§ What is needed: The reply should hold only the lines below beginning at the one with "c 9 до 21 (МСК)" and ending at the one with "Август 2023", copied exactly, with every picture left out.

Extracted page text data
——

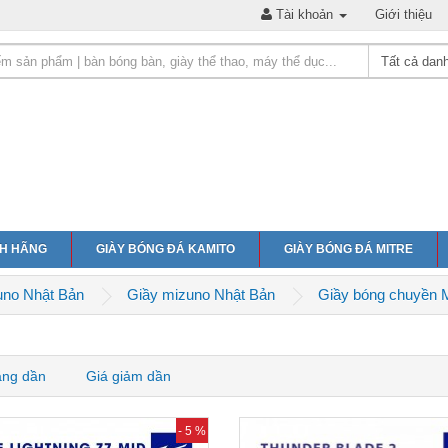
Tài khoản
Giới thiệu
NH HÃNG
GIÀY BÓNG ĐÁ KAMITO
GIÀY BÓNG ĐÁ MITRE
uno Nhật Bản
Giầy mizuno Nhật Bản
Giầy bóng chuyền 
ăng dần
Giá giảm dần
- 5 %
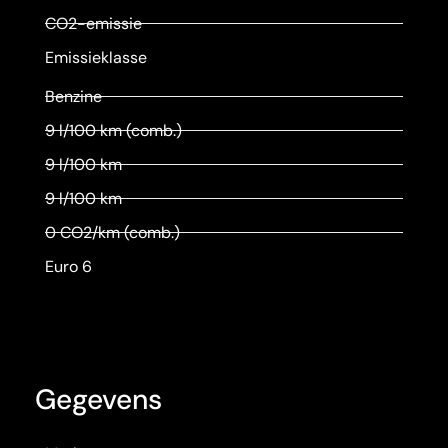
CO2-emissie
Emissieklasse
Benzine
9 l/100 km (comb.)
9 l/100 km
9 l/100 km
0 CO2/km (comb.)
Euro 6
Gegevens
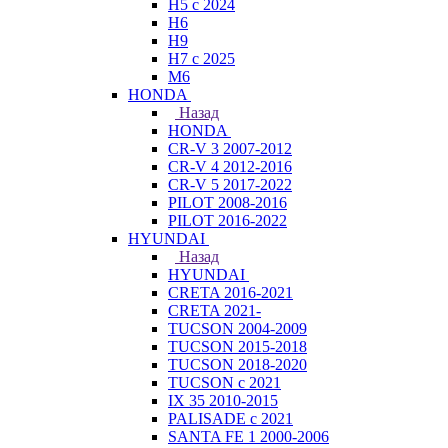
H5 с 2024
H6
H9
H7 с 2025
M6
HONDA
Назад
HONDA
CR-V 3 2007-2012
CR-V 4 2012-2016
CR-V 5 2017-2022
PILOT 2008-2016
PILOT 2016-2022
HYUNDAI
Назад
HYUNDAI
CRETA 2016-2021
CRETA 2021-
TUCSON 2004-2009
TUCSON 2015-2018
TUCSON 2018-2020
TUCSON с 2021
IX 35 2010-2015
PALISADE с 2021
SANTA FE 1 2000-2006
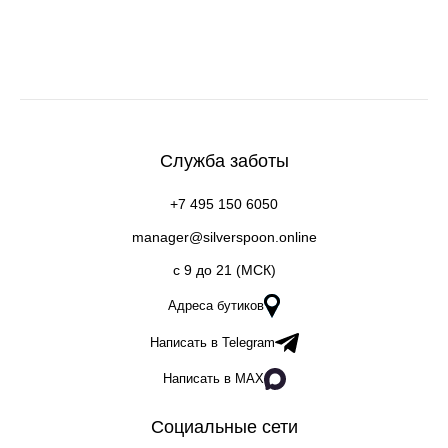
Служба заботы
+7 495 150 6050
manager@silverspoon.online
c 9 до 21 (МСК)
Адреса бутиков
Написать в Telegram
Написать в MAX
Социальные сети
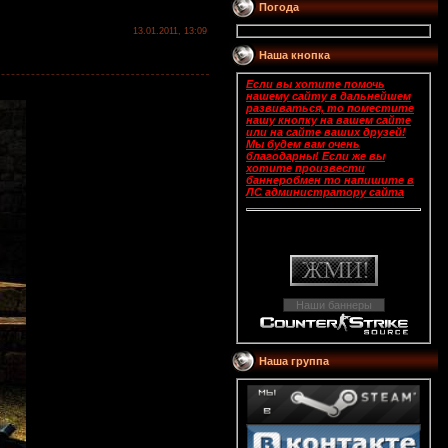
Погода
13.01.2011, 13:09
Наша кнопка
Если вы хотите помочь
нашему сайту в дальнейшем
развиваться, то поместите
нашу кнопку на вашем сайте
или на сайте ваших друзей!
Мы будем вам очень
благодарны! Если же вы
хотите произвести
баннеробмен то напишите в
ЛС администратору сайта
Наши баннеры
Нашa группa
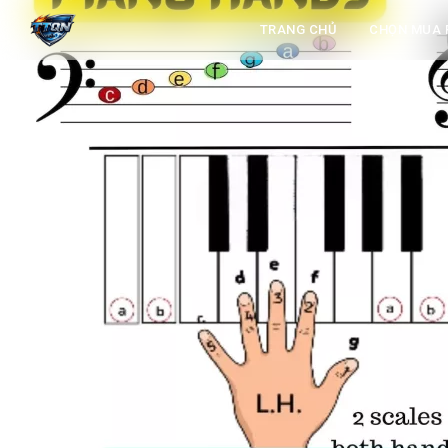
TRANG CHỦ
CHỌN MUA 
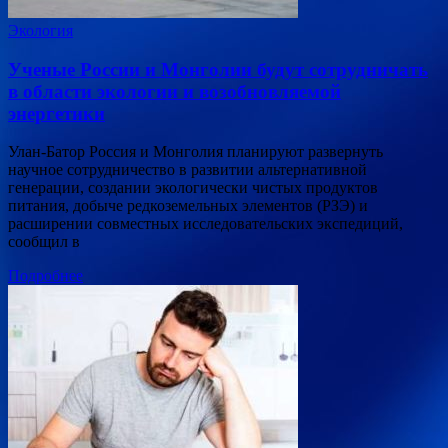
Экология
Ученые России и Монголии будут сотрудничать
в области экологии и возобновляемой
энергетики
Улан-Батор Россия и Монголия планируют развернуть
научное сотрудничество в развитии альтернативной
генерации, создании экологически чистых продуктов
питания, добыче редкоземельных элементов (РЗЭ) и
расширении совместных исследовательских экспедиций,
сообщил в
Подробнее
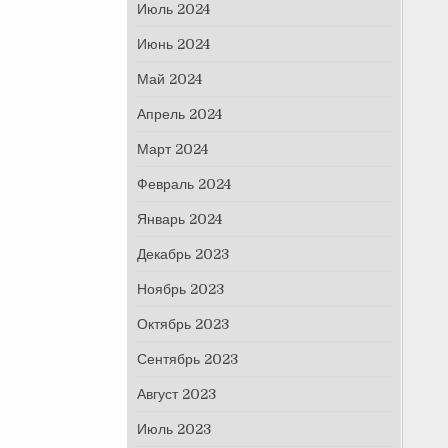
Июль 2024
Июнь 2024
Май 2024
Апрель 2024
Март 2024
Февраль 2024
Январь 2024
Декабрь 2023
Ноябрь 2023
Октябрь 2023
Сентябрь 2023
Август 2023
Июль 2023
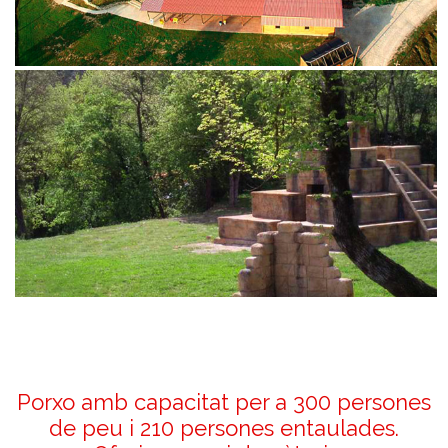
Porxo amb capacitat per a 300 persones
de peu i 210 persones entaulades.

——

§ Reply:
c 9 до 21 (МСК)
Адреса бутиков
Написать в Telegram
Написать в MAX
Социальные сети
Погода
13.01.2011, 13:09
Наша кнопка
Если вы хотите помочь
нашему сайту в дальнейшем
развиваться, то поместите
нашу кнопку на вашем сайте
или на сайте ваших друзей!
Мы будем вам очень
благодарны! Если же вы
хотите произвести
баннеробмен то напишите в
ЛС администратору сайта
Наши баннеры
Нашa группa
TRANG CHỦ
CHỌN MUA 
Экология
Ученые России и Монголии будут сотрудничать
в области экологии и возобновляемой
энергетики
Улан-Батор Россия и Монголия планируют развернуть
научное сотрудничество в развитии альтернативной
генерации, создании экологически чистых продуктов
питания, добыче редкоземельных элементов (РЗЭ) и
расширении совместных исследовательских экспедиций,
сообщил в
Подробнее
Июль 2024
Июнь 2024
Май 2024
Апрель 2024
Март 2024
Февраль 2024
Январь 2024
Декабрь 2023
Ноябрь 2023
Октябрь 2023
Сентябрь 2023
Август 2023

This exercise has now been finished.